The student loan bailout has started — and Washington has nothing to do with the funding.

This new domestic program is being subsidized by mom and dad, according to an eye-popping new study.

It’s American parents who increasingly are picking up the steep tab for the high number of young millennials who’ve moved back home after college, often flat broke and struggling with their bills, the UBS Investor Watch report found.

And the next batch of heavy-in-debt grads are about to walk away with their degrees — straight back home.

Seventy-four percent of millennials receive financial support from their baby boomer parents right after college, UBS found.

And the vast majority of their parents — 80 percent — are pleased to provide it.

UBS polled clients with at least $1 million in investable assets each; 479 had at least $5 million. Studies of the less affluent show similar results.

Hazel Encarnacion, 24, a 2014 graduate of Hunter College, earned a degree in psychology. She is one exception.

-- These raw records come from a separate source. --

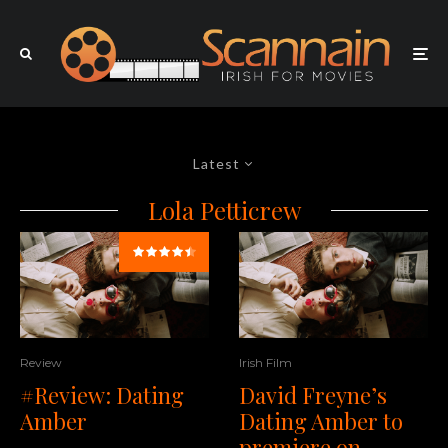
Latest
Lola Petticrew
Review
Irish Film
#Review: Dating
David Freyne’s
Amber
Dating Amber to
premiere on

Encarnacion (not part of the UBS report) lives on her own in Bushwick, Brooklyn — but knows her pals in her native New Jersey aren’t so lucky.

“All of them are still living at home after college, in the same towns they grew up in,” said Encarnacion.

“A lot has to do with their financial insecurity,” she added. “The scale of the student debt out there is just ridiculous.”

Members of the class of 2016 — 1.8 million bachelor’s degrees alone will be awarded this year — have seen their career prospects improve since the Great Recession.

But with the weight of more than $1.3 trillion in loans around their necks, taking advantage of those opportunities isn’t easy, analysts say.

The typical grad carries $35,000 in debt.

And with wages stagnant in many sectors, and job openings scarce in others, analysts also say the return to the nest is hardly surprising.

A record number of young adults — as many as 1 in 3, numbers not seen for generations — are living at home or lack independent living arrangements, according to a Pew Research Center study of the millennial population of 75.4 million ages 18 to 34.

The UBS study estimates that 63 percent of millennials move home after college — mainly to save money.

“It’s a huge generational shift,” according to Louise Gunderson, a financial adviser at UBS Wealth Management Americas in New York, who estimates that the typical millennial child of her clients who moves back home after college stays there for up to three years.

“In general, baby boomers had a lot more career opportunities,” Gunderson, herself the mother of two millennial daughters who are now independent, said. “And look how much more difficult it is to get into college today — the competition for places and the high cost of college, which is mind-boggling.”